WORK TASK: Retrieve each line that contains the word "explanation" from the entries below.

(Records from a data source)

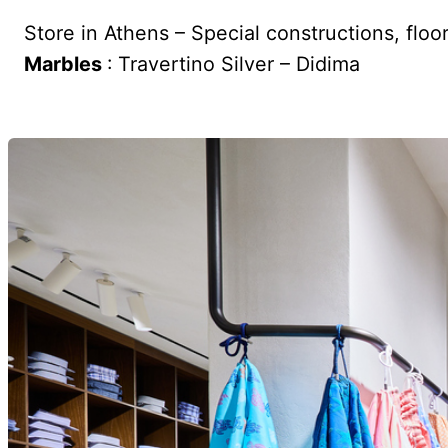
Store in Athens – Special constructions, floo
Marbles
: Travertino Silver – Didima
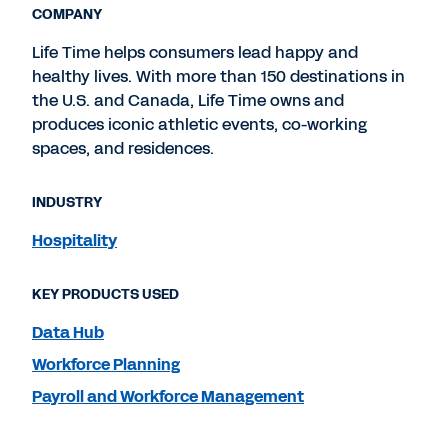
COMPANY
Life Time helps consumers lead happy and
healthy lives. With more than 150 destinations in
the U.S. and Canada, Life Time owns and
produces iconic athletic events, co-working
spaces, and residences.
INDUSTRY
Hospitality
KEY PRODUCTS USED
Data Hub
Workforce Planning
Payroll and Workforce Management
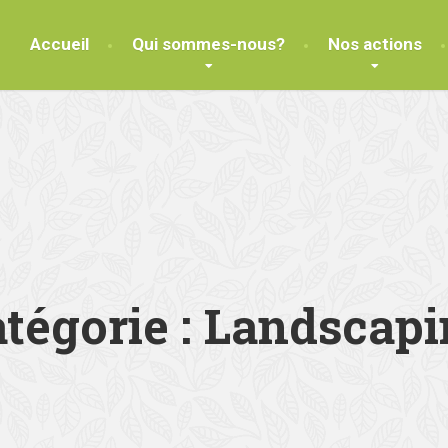
Accueil
Qui sommes-nous?
Nos actions
tégorie :
Landscapi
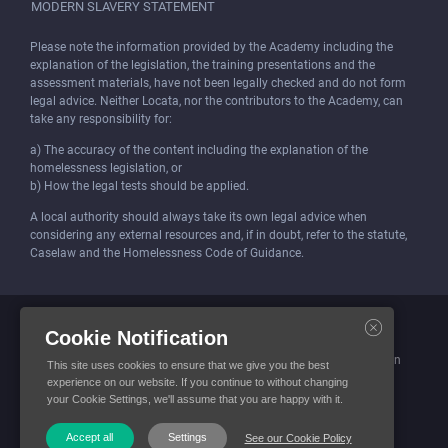
MODERN SLAVERY STATEMENT
Please note the information provided by the Academy including the
explanation of the legislation, the training presentations and the
assessment materials, have not been legally checked and do not form
legal advice. Neither Locata, nor the contributors to the Academy, can
take any responsibility for:
a) The accuracy of the content including the explanation of the
homelessness legislation, or
b) How the legal tests should be applied.
A local authority should always take its own legal advice when
considering any external resources and, if in doubt, refer to the statute,
Caselaw and the Homelessness Code of Guidance.
Locata (Housing Services) Limited is incorporated and registered in
Cookie Notification
England and Wales.
Company number: 4419315. Registered office: 3 Bunhill Row, London
This site uses cookies to ensure that we give you the best
EC1Y 8YZ
experience on our website. If you continue to without changing
your Cookie Settings, we'll assume that you are happy with it.
© Locata Housing Services 2026. All Rights Reserved
Accept all
Settings
See our Cookie Policy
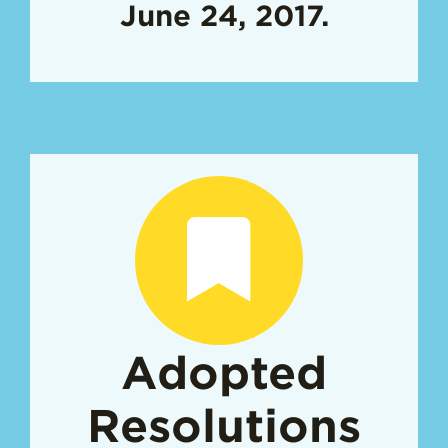
June 24, 2017.
Adopted
Resolutions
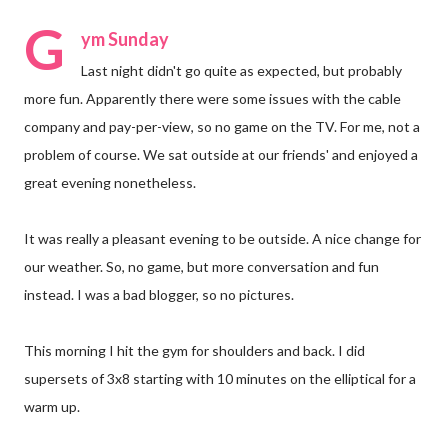
G
ym Sunday
Last night didn't go quite as expected, but probably
more fun. Apparently there were some issues with the cable
company and pay-per-view, so no game on the TV. For me, not a
problem of course. We sat outside at our friends' and enjoyed a
great evening nonetheless.
It was really a pleasant evening to be outside. A nice change for
our weather. So, no game, but more conversation and fun
instead. I was a bad blogger, so no pictures.
This morning I hit the gym for shoulders and back. I did
supersets of 3x8 starting with 10 minutes on the elliptical for a
warm up.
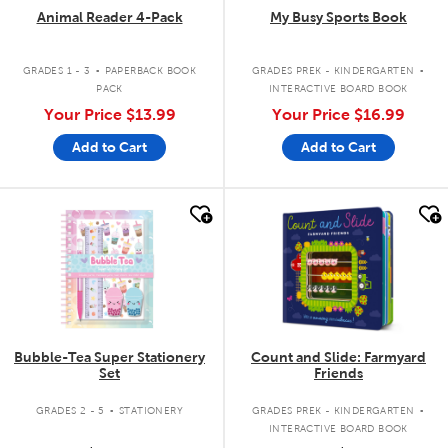
Animal Reader 4-Pack
My Busy Sports Book
.
.
GRADES 1 - 3
PAPERBACK BOOK
GRADES PREK - KINDERGARTEN
PACK
INTERACTIVE BOARD BOOK
Your Price
$13.99
Your Price
$16.99
Add to Cart
Add to Cart
quick look
quick look
Bubble-Tea Super Stationery
Count and Slide: Farmyard
Set
Friends
.
.
GRADES 2 - 5
STATIONERY
GRADES PREK - KINDERGARTEN
INTERACTIVE BOARD BOOK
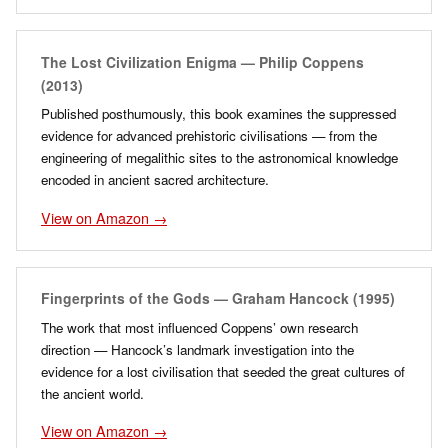
The Lost Civilization Enigma — Philip Coppens
(2013)
Published posthumously, this book examines the suppressed
evidence for advanced prehistoric civilisations — from the
engineering of megalithic sites to the astronomical knowledge
encoded in ancient sacred architecture.
View on Amazon →
Fingerprints of the Gods — Graham Hancock (1995)
The work that most influenced Coppens’ own research
direction — Hancock’s landmark investigation into the
evidence for a lost civilisation that seeded the great cultures of
the ancient world.
View on Amazon →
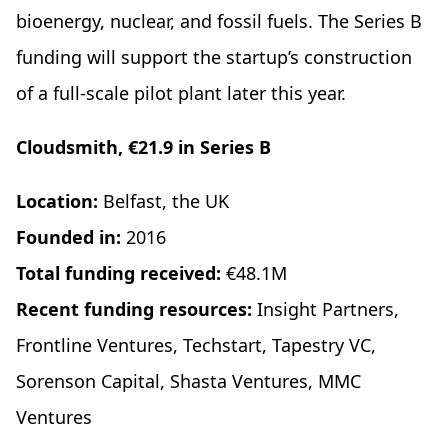
bioenergy, nuclear, and fossil fuels. The Series B
funding will support the startup’s construction
of a full-scale pilot plant later this year.
Cloudsmith, €21.9 in Series B
Location:
Belfast, the UK
Founded in:
2016
Total funding received:
€48.1M
Recent funding resources:
Insight Partners,
Frontline Ventures, Techstart, Tapestry VC,
Sorenson Capital, Shasta Ventures, MMC
Ventures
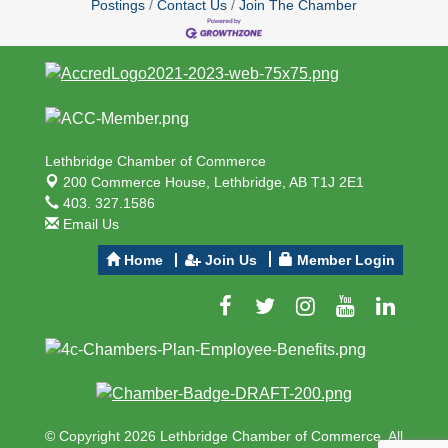
Postings
Contact Us
Join The Chamber
Lethbridge Chamber of Commerce
200 Commerce House,
Lethbridge, AB T1J 2E1
403. 327.1586
Email Us
Home
Join Us
Member Login
© Copyright 2026 Lethbridge Chamber of Commerce. All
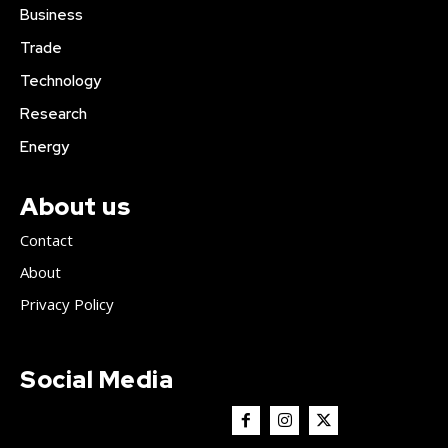
Business
Trade
Technology
Research
Energy
About us
Contact
About
Privacy Policy
Social Media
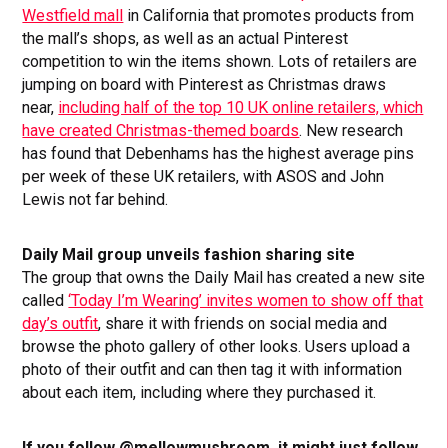
Westfield mall
in California that promotes products from
the mall’s shops, as well as an actual Pinterest
competition to win the items shown. Lots of retailers are
jumping on board with Pinterest as Christmas draws
near,
including half of the top 10 UK online retailers, which
have created Christmas-themed boards
. New research
has found that Debenhams has the highest average pins
per week of these UK retailers, with ASOS and John
Lewis not far behind.
Daily Mail group unveils fashion sharing site
The group that owns the Daily Mail has created a new site
called
‘Today I’m Wearing’ invites women to show off that
day’s outfit
, share it with friends on social media and
browse the photo gallery of other looks. Users upload a
photo of their outfit and can then tag it with information
about each item, including where they purchased it.
If you follow @mellowmushroom, it might just follow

ANSWER:
explanation of the legislation, the training presentations and the
a) The accuracy of the content including the explanation of the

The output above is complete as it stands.